The Lipschitz distance between two metric spaces is defined by
$$d_{\mathcal L}(X, Y) = \inf_f \log(\{\max\{\text{dil}(f), \text{dil}(f^{-1})\})$$
where
$$\text{dil}(f) = \sup_{x_1, x_2 \in X} \frac{ d_Y(f(x_1), f(x_2)) } {d_X(x_1, x_2)}$$
and the infimum runs over bi-Litschitz homeomorphisms between $X$ and $Y$. In my notes I have it written that this defines a metric on the isometry classes of compact metric spaces.
I am having trouble understanding why identity of the indiscernables holds, i.e.
$$d_{\mathcal L}(X, Y) = 0 \Longleftrightarrow X \text{ and } Y \text{ are isometric}$$
A case where there might not be an isometry between $X$ and $Y$ is where the infimum $0$ is not attained on the set of homeomorphisms between $X$ and $Y$. Why can't this be the case? Is the set of all homeomorphisms between $X$ and $Y$ compact also? If so, why?
Thanks in advance!
The Ascoli Arzela theorem tells you exactly what you need: from a sequence of bilipschitz homeomorphisms $f_i$ for which $dil(f)$ approaches 1, you extract a subsequence converging to one with dilation equal to 1.

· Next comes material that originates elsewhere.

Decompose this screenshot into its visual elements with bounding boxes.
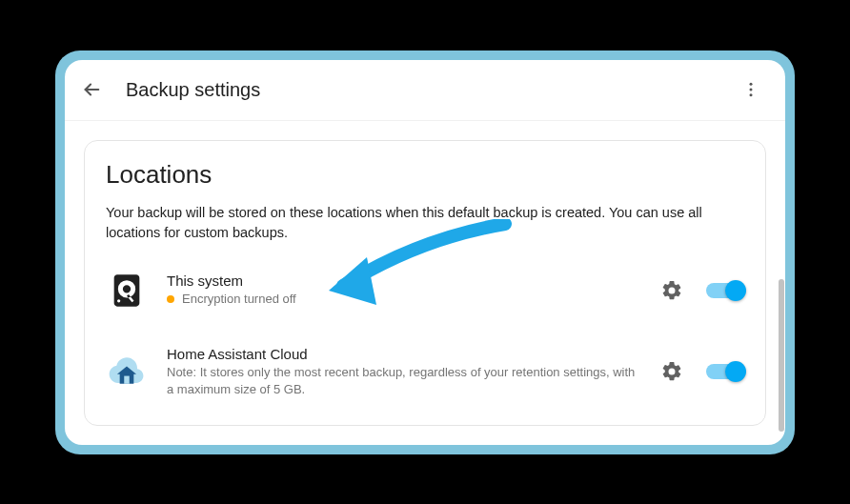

It's not true that the set of homeomorphisms $X\to Y$ is compact, but the magic of Ascoli Arzela is a very useful criterion on sequences of functions---equicontinuity--under which a convergent subsequence must exist. So all you need is to check that equicontinuity holds for the sequence $f_i$, and then to verify that a sub sequential limit is what it's supposed to be.